Karykes (Καρύκης, Latinised Caryces) was the Byzantine governor of Crete who led a rebellion that began in 1090 or 1091 and lasted into 1092 or 1093 during the reign of Emperor Alexios I Komnenos. The principal narrative sources for the revolt are Anna Komnene and Joannes Zonaras, but they provide few details. The historian Michael Glykas confuses this revolt with the contemporary revolt of Rhapsomates in Cyprus.

That Karykes is known only by his family name in contemporary chronicles suggests that he was well known, but of his family connections nothing is known. It has been hypothesised that he was the same person as the Niketas Karykes who was the Byzantine doux of Bulgaria between 1070 and 1090. A couple of other Karykai are known from the 11th and 12th centuries, including a Basil Karykes.

==Revolt==
===Causes===
The cause of the revolt is not known from contemporary sources, which provide few details.

Ferdinand Chalandon and Judith Herrin both suppose it to have been a tax revolt against the fiscal policies of Alexios I. Herrin attributes the same motive to the revolt of Rhapsomates and speculates that both may have been timed to take advantage of the war between Byzantium and Tzachas, emir of Smyrna. She even suggests that the rebels may have acted in league with the emir. Dimitris Tsougarakis argues that Karykes looks more like the leader of a military coup than a popular revolt. Certainly he did not have enough popular support to withstand a military response from the central government, which is not consistent with a broad-based tax revolt. It also contrasts with the revolt on Cyprus, which resisted government forces for some time.

The revolts on Crete and Cyprus were probably independent, although they are mentioned together in both Anna Komnene and Zonaras, as well as in speech of John the Oxite. The preoccupation of the central government with fighting the Pechenegs and Turks may have forced the local governors of Crete and Cyprus to take matters of defence into their own hands in defiance of Constantinople.

===Events===
That Karykes was the governor of Crete—bearing the title doux or katepano—is almost certain, although the sources leave open the possibility that he came from elsewhere and seized control of Crete. His revolt began in late 1090 or early 1091, since the basilikos logos of John the Oxite addressed to Alexios I and dated to February or March 1091 refers to the rebellions in Crete and Cyprus as ongoing. This was shortly before Alexios' victory over the Pechenegs at Levounion in April.

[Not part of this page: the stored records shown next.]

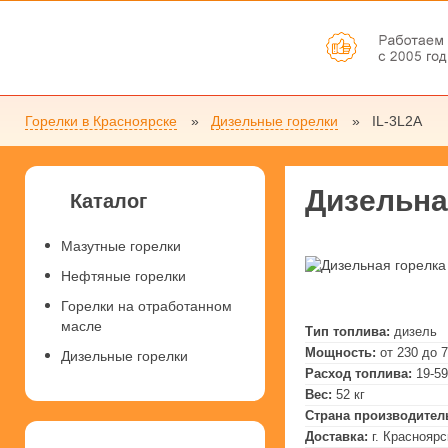
Горелки в Красноярске
Дизельные горелки
IL-3L2A
Дизельна
Каталог
Мазутные горелки
Нефтяные горелки
Горелки на отработанном
масле
Тип топлива:
дизель
Мощность:
от 230 до 
Дизельные горелки
Расход топлива:
19-59
Вес:
52 кг
Страна производител
Доставка:
г. Красноярс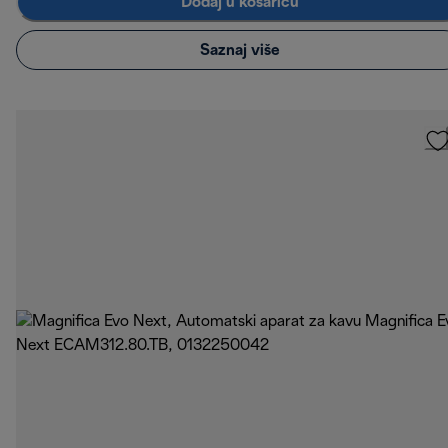
Dodaj u košaricu
Saznaj više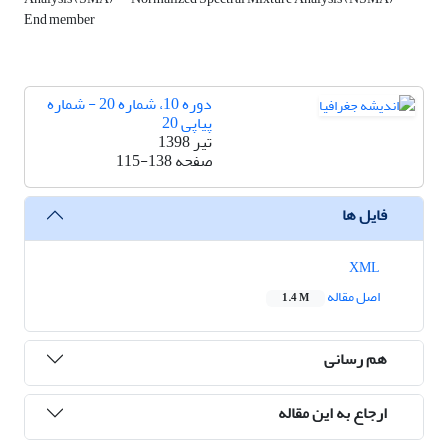
End member
دوره 10، شماره 20 - شماره
پیاپی 20
تیر 1398
صفحه
115-138
فایل ها
XML
اصل مقاله
1.4 M
هم رسانی
ارجاع به این مقاله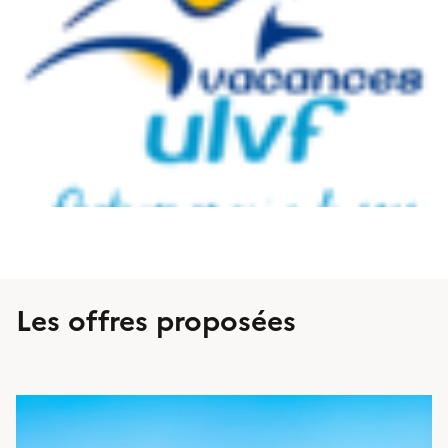
Les offres proposées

For a time, Karykes succeeded in imposing his rule on the island in defiance of imperial authority. In 1092 or 1093, Alexios I sent a fleet under megas doux Joannes Doukas to suppress the revolt. There are conflicting accounts of Doukas' movements. According to the Life of Saint Meletios the Younger, Doukas visited Euboea first, where he learned that the Cretans had risen up and killed Karykes. He then proceeded to the island, where he peacefully reestablished imperial government and left behind garrisons. There is a letter of Theophylact of Ohrid addressed to Doukas at Chalkis that may date from this time, which would lend support to the account in the Life. According to Anna Komnene, it was only when Doukas arrived on the island of Karpathos off the coast of Crete that the Cretans killed Karykes and surrendered to Doukas without resistance. She places Doukas' expedition immediately after his defeat of the emir of Smyrna. This suggests that it took place in the summer or fall of 1092. The Life of Meletios has Doukas departing Chalkis in the spring, however, which is more consistent with the spring of 1093. An inscription at Didyma commemorating the restoration of the fort of Hieron was linked by Helene Ahrweiler to Doukas' expedition against Crete, since Hieron was a traditional setting off point for Crete and Cyprus, but her reading is not widely accepted.

==Legacy==
The revolt of Karykes was one of the last events of empire-wide importance that took place in Byzantine Crete. Thereafter until the Venetian conquest (1205) the island was a provincial backwater.

It has been suggested by some modern historians that the revolt of Karykes may be related to the origins of the twelve Cretan noble families, who claimed a privileged position in Venetian Crete in the 13th century. There is a forged 13th-century document that records how an emperor named Alexios sent a force of 100 ships to force rebellious Crete to submit to his son, assisted by twelve families. The events described to not apply exactly neither to Alexios I nor Alexios II, among other things, but it appears to refer to a historical revolt in Crete. It describes the Cretans as refusing to pay taxes and expelling imperial officials, but the revolt cannot certainly be identified with the revolt of Karykes.